When questioned, Professor Torero agreed that the NFPA 285 standard was not the best way to assess the fire behavior of exterior facades.
“A test is a test, a test gives you information, but as a criterion for acceptance, the only thing it does is cut the tail. It doesn’t give you a robust methodology for acceptance,” he said, agreeing that means the only thing it does is exclude the worst performing systems.
He said you were left with systems “that could be potentially very bad, but are still able to pass the test.”
“The only thing you can say at the end when you apply these tests is that if he fails the tests, that’s absolutely terrible,” Professor Torero said.
He said earlier that NFPA 285 was used in an otherwise “rigid” system in the US, while in the UK the test is open to interpretation.
“If you have a complicated situation that has multiple variables and you fit it into a system that allows for multiple solutions, the chance of making a mistake is huge,” Professor Torero said.
The NFPA said: “The US faces many of the same challenges as the UK when it comes to fire safety in tall buildings.
“Both countries have responded to the challenge with regulatory requirements, including the use of fire tests on facades. Some of the biggest differences can be found in the application of requirements.
Professor Torero said he agreed with that.
Earlier, the inquest heard the conclusion of evidence from Professor Luke Bisby, who previously told the inquest that UK government policy had ‘perpetuated and encouraged’ the guidelines ‘poorly applied and exploited in the service of the generation of profits while avoiding liability”.
Today he was asked about the process of desk studies – the method by which test evidence is interpreted to assess the compliance of a system that differs from the one being tested.
Professor Bisby said he believed the UK system allowed for computer-based study because any test evidence required the assessment of a competent professional in order to interpret how it works in the real world.
But he said he was concerned about the competence of some of those who carried out the assessments.

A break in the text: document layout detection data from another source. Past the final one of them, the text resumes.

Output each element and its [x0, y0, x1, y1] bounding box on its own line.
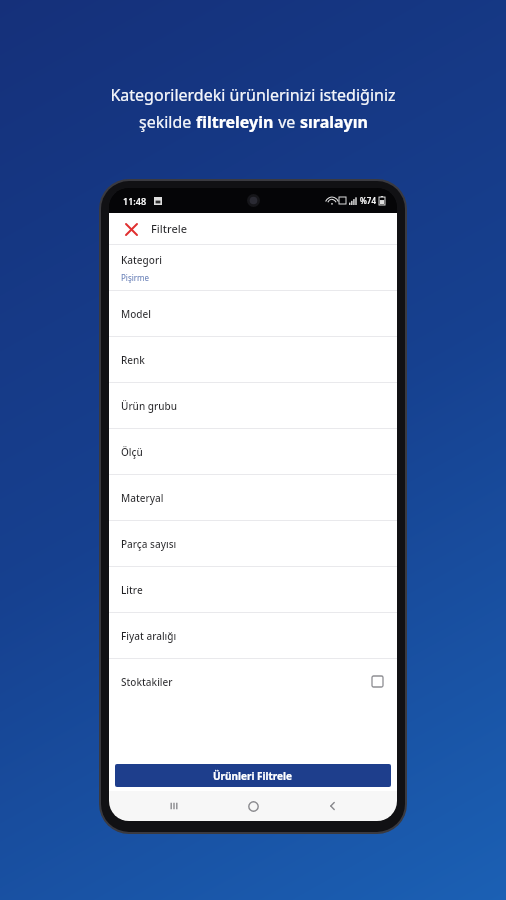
button[interactable]: Stoktakiler [109, 659, 397, 704]
button[interactable]: Model [109, 291, 397, 336]
staticText: Stoktakiler [121, 675, 173, 689]
button[interactable]: Geri [318, 791, 348, 821]
button[interactable]: Renk [109, 337, 397, 382]
button[interactable]: Materyal [109, 475, 397, 520]
staticText: filtreleyin [196, 111, 274, 133]
staticText: şekilde [139, 111, 196, 133]
button[interactable]: Kapat [121, 219, 141, 239]
staticText: Parça sayısı [121, 537, 177, 551]
button[interactable]: Fiyat aralığı [109, 613, 397, 658]
staticText: Ürün grubu [121, 399, 177, 413]
staticText: Renk [121, 353, 145, 367]
staticText: Litre [121, 583, 143, 597]
staticText: Ölçü [121, 445, 143, 459]
staticText: Fiyat aralığı [121, 629, 177, 643]
button[interactable]: Ürünleri Filtrele [115, 764, 391, 787]
button[interactable]: Ölçü [109, 429, 397, 474]
staticText: ve [274, 111, 300, 133]
button[interactable]: Son uygulamalar [159, 791, 189, 821]
staticText: Pişirme [121, 272, 150, 283]
button[interactable]: Parça sayısı [109, 521, 397, 566]
staticText: Model [121, 307, 151, 321]
staticText: %74 [360, 195, 376, 206]
staticText: Kategorilerdeki ürünlerinizi istediğiniz [110, 84, 396, 106]
button[interactable]: Ürün grubu [109, 383, 397, 428]
button[interactable]: Ana ekran [238, 791, 268, 821]
staticText: 11:48 [123, 195, 147, 207]
staticText: Materyal [121, 491, 164, 505]
staticText: Ürünleri Filtrele [213, 769, 293, 783]
button[interactable]: Kapat [109, 213, 397, 244]
button[interactable]: Litre [109, 567, 397, 612]
staticText: Filtrele [151, 221, 187, 236]
staticText: Kategori [121, 253, 162, 267]
button[interactable]: Kategori [109, 245, 397, 290]
staticText: sıralayın [300, 111, 368, 133]
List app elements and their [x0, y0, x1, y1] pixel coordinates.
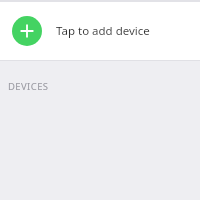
button[interactable]: Tap to add device — [0, 2, 200, 60]
staticText: Tap to add device — [56, 23, 150, 39]
staticText: DEVICES — [8, 80, 49, 93]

Asked to comment on such an assessment, carried out by consultancy H and H Fire, which justified the use of the coating product later used on Grenfell on another building, Prof Bisby said it was “particularly upsetting “.

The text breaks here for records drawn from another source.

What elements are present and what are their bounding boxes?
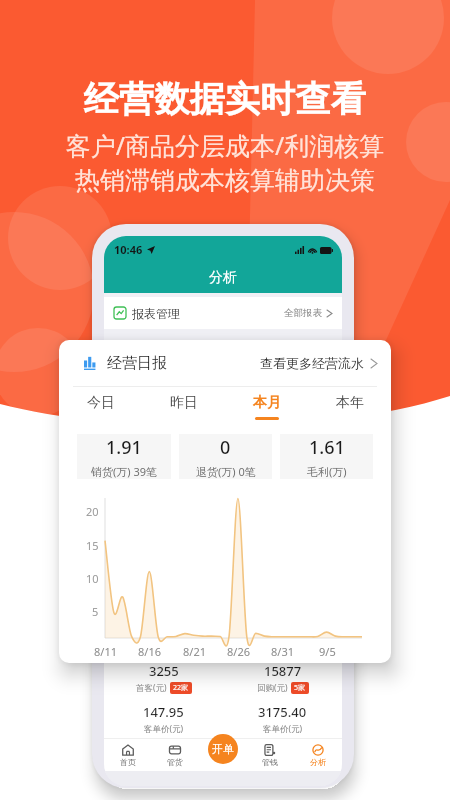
staticText: 今日 <box>87 394 115 412</box>
staticText: 客单价(元) <box>263 723 303 735</box>
staticText: 1.91 <box>106 435 142 460</box>
staticText: 22家 <box>173 683 189 693</box>
button[interactable]: 本月 <box>225 387 308 426</box>
staticText: 8/11 <box>94 644 117 659</box>
staticText: 毛利(万) <box>307 464 347 479</box>
button[interactable]: 0 <box>179 434 272 479</box>
button[interactable]: 今日 <box>59 387 142 426</box>
staticText: 8/26 <box>227 644 250 659</box>
staticText: 经营日报 <box>107 354 167 373</box>
staticText: 客户/商品分层成本/利润核算 <box>0 128 450 162</box>
staticText: 本月 <box>253 394 281 412</box>
staticText: 管货 <box>167 757 183 767</box>
button[interactable]: 1.61 <box>280 434 373 479</box>
button[interactable]: 查看更多经营流水 <box>260 355 377 371</box>
staticText: 8/31 <box>271 644 294 659</box>
staticText: 8/21 <box>183 644 206 659</box>
button[interactable]: 147.95 <box>104 703 223 735</box>
staticText: 首页 <box>120 757 136 767</box>
button[interactable]: 3175.40 <box>223 703 342 735</box>
button[interactable]: 开单 <box>208 734 238 764</box>
staticText: 0 <box>220 435 231 460</box>
button[interactable]: 3255 <box>104 662 223 694</box>
staticText: 15 <box>86 538 99 553</box>
staticText: 昨日 <box>170 394 198 412</box>
staticText: 147.95 <box>143 703 184 721</box>
staticText: 分析 <box>310 757 326 767</box>
staticText: 3255 <box>149 662 179 680</box>
staticText: 开单 <box>212 742 234 756</box>
staticText: 9/5 <box>319 644 336 659</box>
staticText: 销货(万) 39笔 <box>91 464 158 479</box>
staticText: 15877 <box>264 662 302 680</box>
staticText: 5家 <box>294 683 306 693</box>
button[interactable]: 15877 <box>223 662 342 694</box>
button[interactable]: 1.91 <box>77 434 171 479</box>
staticText: 分析 <box>209 269 237 287</box>
button[interactable]: 报表管理 <box>104 297 342 329</box>
staticText: 20 <box>86 504 99 519</box>
staticText: 退货(万) 0笔 <box>196 464 256 479</box>
button[interactable]: 昨日 <box>142 387 225 426</box>
staticText: 报表管理 <box>132 306 180 321</box>
staticText: 首客(元) <box>136 682 167 694</box>
button[interactable]: 管钱 <box>246 738 294 771</box>
staticText: 1.61 <box>309 435 345 460</box>
button[interactable]: 分析 <box>294 738 342 771</box>
staticText: 经营数据实时查看 <box>0 77 450 121</box>
staticText: 3175.40 <box>258 703 307 721</box>
staticText: 本年 <box>336 394 364 412</box>
button[interactable]: 管货 <box>151 738 198 771</box>
staticText: 10 <box>86 571 99 586</box>
staticText: 回购(元) <box>257 682 288 694</box>
staticText: 管钱 <box>262 757 278 767</box>
staticText: 查看更多经营流水 <box>260 355 364 371</box>
button[interactable]: 首页 <box>104 738 151 771</box>
staticText: 客单价(元) <box>144 723 184 735</box>
staticText: 热销滞销成本核算辅助决策 <box>0 165 450 196</box>
staticText: 5 <box>92 604 99 619</box>
staticText: 10:46 <box>114 242 143 257</box>
button[interactable]: 本年 <box>308 387 391 426</box>
staticText: 8/16 <box>138 644 161 659</box>
staticText: 全部报表 <box>284 307 322 319</box>
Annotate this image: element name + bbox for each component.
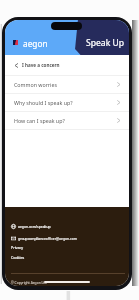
button[interactable]: groupcomplianceofficer@aegon.com: [11, 236, 77, 241]
button[interactable]: Privacy: [11, 245, 23, 250]
staticText: I have a concern: [22, 62, 60, 68]
staticText: aegon: [23, 38, 48, 49]
button[interactable]: Cookies: [11, 255, 25, 260]
staticText: Speak Up: [86, 37, 125, 49]
button[interactable]: Why should I speak up?: [5, 94, 129, 111]
button[interactable]: Common worries: [5, 76, 129, 93]
other: Back: [14, 63, 19, 68]
button[interactable]: Back: [5, 55, 129, 75]
button[interactable]: How can I speak up?: [5, 112, 129, 129]
button[interactable]: aegon.com/speakup: [11, 224, 51, 229]
staticText: Why should I speak up?: [14, 99, 73, 106]
staticText: How can I speak up?: [14, 117, 65, 124]
staticText: © Copyright Aegon Ltd: [11, 280, 47, 284]
staticText: groupcomplianceofficer@aegon.com: [18, 236, 77, 241]
staticText: aegon.com/speakup: [18, 224, 51, 229]
staticText: Common worries: [14, 81, 57, 88]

“It exposed some of the misconceptions that this investigation faced,” he said. “I don’t use the word incompetent lightly, but it is, in my view, a totally incompetent report.”
Professor Bisby has raised significant concerns about the government’s new guidance to risk assessors who will examine the safety of building facades, PAS 9980.

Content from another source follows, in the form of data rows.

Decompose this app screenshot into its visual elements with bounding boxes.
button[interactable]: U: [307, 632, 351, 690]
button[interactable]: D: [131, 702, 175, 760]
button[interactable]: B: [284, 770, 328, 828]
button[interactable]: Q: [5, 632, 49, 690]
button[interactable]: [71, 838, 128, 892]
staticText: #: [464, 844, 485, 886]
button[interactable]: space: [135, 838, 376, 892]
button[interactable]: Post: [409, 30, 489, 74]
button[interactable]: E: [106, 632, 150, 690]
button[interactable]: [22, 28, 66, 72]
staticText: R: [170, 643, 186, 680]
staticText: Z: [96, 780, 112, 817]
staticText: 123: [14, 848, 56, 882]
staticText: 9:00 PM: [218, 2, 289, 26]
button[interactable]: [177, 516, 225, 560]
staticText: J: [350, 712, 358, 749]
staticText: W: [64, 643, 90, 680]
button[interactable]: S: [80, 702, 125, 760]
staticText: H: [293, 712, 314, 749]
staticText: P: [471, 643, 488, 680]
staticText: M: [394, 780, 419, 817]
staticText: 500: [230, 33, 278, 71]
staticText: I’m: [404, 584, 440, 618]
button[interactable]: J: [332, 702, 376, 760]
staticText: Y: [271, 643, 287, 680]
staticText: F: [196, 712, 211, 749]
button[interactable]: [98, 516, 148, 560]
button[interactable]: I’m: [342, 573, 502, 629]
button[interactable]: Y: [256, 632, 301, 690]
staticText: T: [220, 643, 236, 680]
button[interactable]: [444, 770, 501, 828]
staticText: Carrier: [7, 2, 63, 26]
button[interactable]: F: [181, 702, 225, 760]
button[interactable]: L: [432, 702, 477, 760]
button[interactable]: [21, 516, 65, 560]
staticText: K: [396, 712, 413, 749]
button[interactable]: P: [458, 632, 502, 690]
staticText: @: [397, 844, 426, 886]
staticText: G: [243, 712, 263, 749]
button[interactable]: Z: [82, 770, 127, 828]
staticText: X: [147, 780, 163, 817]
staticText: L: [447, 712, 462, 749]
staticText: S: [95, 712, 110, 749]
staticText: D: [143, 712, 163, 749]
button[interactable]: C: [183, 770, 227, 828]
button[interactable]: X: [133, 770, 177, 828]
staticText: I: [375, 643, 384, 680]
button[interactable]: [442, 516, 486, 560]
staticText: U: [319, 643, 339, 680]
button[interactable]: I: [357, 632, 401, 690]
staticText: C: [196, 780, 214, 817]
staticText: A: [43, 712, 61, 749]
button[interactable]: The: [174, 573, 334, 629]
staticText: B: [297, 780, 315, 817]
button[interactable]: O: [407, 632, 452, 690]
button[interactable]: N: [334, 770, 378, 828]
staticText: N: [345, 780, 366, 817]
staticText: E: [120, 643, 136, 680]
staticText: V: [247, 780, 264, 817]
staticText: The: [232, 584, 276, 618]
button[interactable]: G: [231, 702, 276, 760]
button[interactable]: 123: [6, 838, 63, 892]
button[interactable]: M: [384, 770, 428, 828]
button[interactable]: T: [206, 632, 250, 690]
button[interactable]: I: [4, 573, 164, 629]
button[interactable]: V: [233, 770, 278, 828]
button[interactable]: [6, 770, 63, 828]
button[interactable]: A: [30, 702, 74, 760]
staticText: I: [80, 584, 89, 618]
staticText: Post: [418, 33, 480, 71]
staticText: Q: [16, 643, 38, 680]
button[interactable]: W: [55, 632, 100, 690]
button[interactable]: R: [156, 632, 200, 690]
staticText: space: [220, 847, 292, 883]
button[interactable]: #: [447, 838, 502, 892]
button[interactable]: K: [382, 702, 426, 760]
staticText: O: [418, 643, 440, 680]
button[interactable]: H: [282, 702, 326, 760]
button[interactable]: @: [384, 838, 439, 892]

Its report states that the document “does not clearly define what is meant by competent, nor does it provide much guidance on how this competence should be assessed, verified, maintained, controlled or monitored across the sector. “.
He added that it “does little to raise the bar for the coatings fire risk assessment community and instead offers a formula-based methodology for undertaking such assessments.”
“I also think it should be recognized that the existence of PAS 9980 could perhaps counter-intuitively create a risk that fire risk assessors who lack the required skills could be given a false sense of jurisdiction and therefore could use PAS 9980 to undertake fire hazard assessments of the coating they themselves or their professional insurance might otherwise decline,” he said.
“I think it helps people feel like they have the skill, when in reality they don’t have it and that’s why I think it’s dangerous,” he said.
The investigation continues with new evidence from Professor Torero tomorrow.